Yesterday, when in the lobby of the hotel that the lecture was in, I asked for directions to the meeting place. It was a reasonable thing to do, a big hotel, lots of corridors, and a history of choosing the wrong one. I asked a woman who I was pretty sure would know and she happily pointed the way to me, and yep, I would have gone the wrong way. Then she asked me if I was attending the meeting and I told her I was the presenter at the meeting.
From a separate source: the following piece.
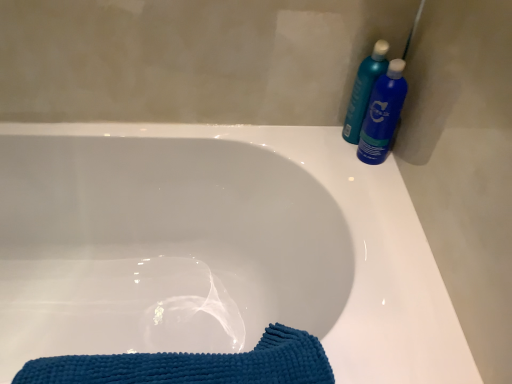 Describe the element at coordinates (194, 365) in the screenshot. I see `blue textured towel at lower left` at that location.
She said, 'Oh, with great surprise, and then 'Really' with either astonishment or disbelief.
The automatic assumption of the impossibility that someone in a wheelchair would be at the front, have power and voice, be a person of authority and expertise is shown in her surprise and in the fact that hotels always set up podiums behind which I never be able to see the audience or they me.
The constant experience of 'lessness' in expectations, in possibility and in human status is wearing. I joked back when I didn't get it about how I liked to jump over low expectations. Now, living with them for so many years, I know that it's not about leaping over them, it's about carrying them. The experience of looking out the window and seeing a lowered horizon cannot be easily described.
Even so, I rolled to the front of the room, turned the chair around and got ready to speak, all the while hearing her surprise echo in my mind, because no matter what she thought, we own all public space, and we own all opportunities and we demand the right to claim what's ours, expectations be damned.